## Work to complete
Below are records that should be duplicated exactly, with no image retained.

━━━━━━━━━━━━━━━━━━━━━━━━━━━━━━

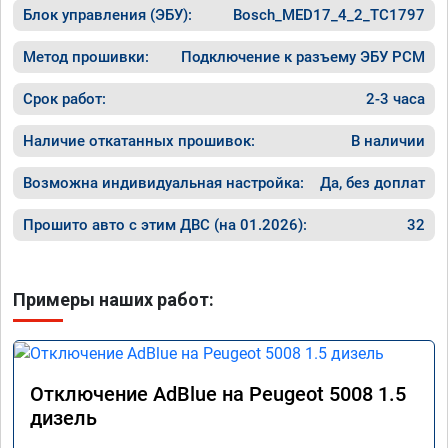
Блок управления (ЭБУ):
Bosch_MED17_4_2_TC1797
Метод прошивки:
Подключение к разъему ЭБУ PCM
Срок работ:
2-3 часа
Наличие откатанных прошивок:
В наличии
Возможна индивидуальная настройка:
Да, без доплат
Прошито авто с этим ДВС (на 01.2026):
32
Примеры наших работ:
Отключение AdBlue на Peugeot 5008 1.5
дизель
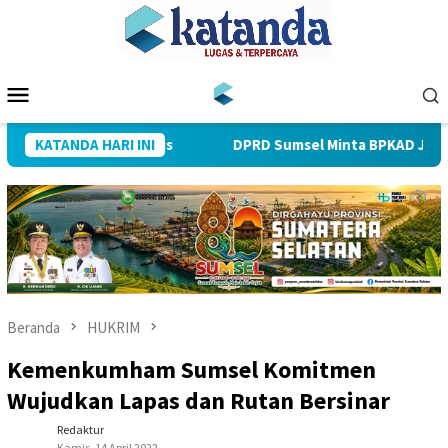
Loncat
ke
konten
Menu
Mobile
 Keleleran Kronis
KATANDA HARI INI
DPRD Sumsel Minta BPKAD Jelaskan Konf
Beranda
HUKRIM
Kemenkumham Sumsel Komitmen
Wujudkan Lapas dan Rutan Bersinar
Redaktur
Kamis, 14 April 2022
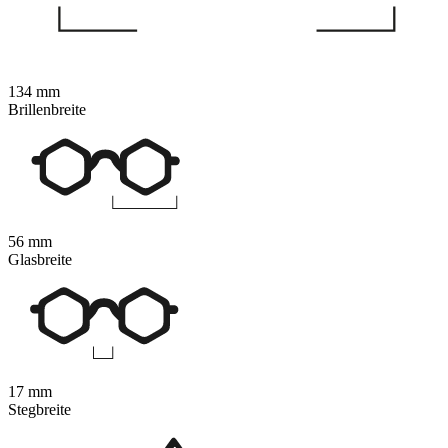
134 mm
Brillenbreite
56 mm
Glasbreite
17 mm
Stegbreite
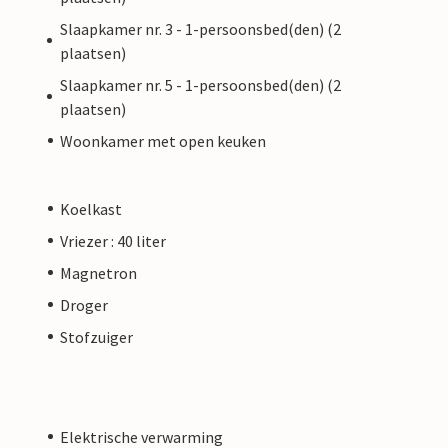
Slaapkamer nr. 3 - 1-persoonsbed(den) (2
plaatsen)
Slaapkamer nr. 5 - 1-persoonsbed(den) (2
plaatsen)
Woonkamer met open keuken
Koelkast
Vriezer : 40 liter
Magnetron
Droger
Stofzuiger
Elektrische verwarming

━━━━━━━━━━━━━━━━━━━━━━━━━━━━━━

## Output below
Блок управления (ЭБУ):
Bosch_MED17_4_2_TC1797
Метод прошивки:
Подключение к разъему ЭБУ PCM
Срок работ:
2-3 часа
Наличие откатанных прошивок:
В наличии
Возможна индивидуальная настройка:
Да, без доплат
Прошито авто с этим ДВС (на 01.2026):
32
Примеры наших работ:
Отключение AdBlue на Peugeot 5008 1.5
дизель
Loncat
ke
konten
Menu
Mobile
 Keleleran Kronis
KATANDA HARI INI
DPRD Sumsel Minta BPKAD Jelaskan Konf
Beranda
HUKRIM
Kemenkumham Sumsel Komitmen
Wujudkan Lapas dan Rutan Bersinar
Redaktur
Kamis, 14 April 2022
134 mm
Brillenbreite
56 mm
Glasbreite
17 mm
Stegbreite
Slaapkamer nr. 3 - 1-persoonsbed(den) (2
plaatsen)
Slaapkamer nr. 5 - 1-persoonsbed(den) (2
plaatsen)
Woonkamer met open keuken
Koelkast
Vriezer : 40 liter
Magnetron
Droger
Stofzuiger
Elektrische verwarming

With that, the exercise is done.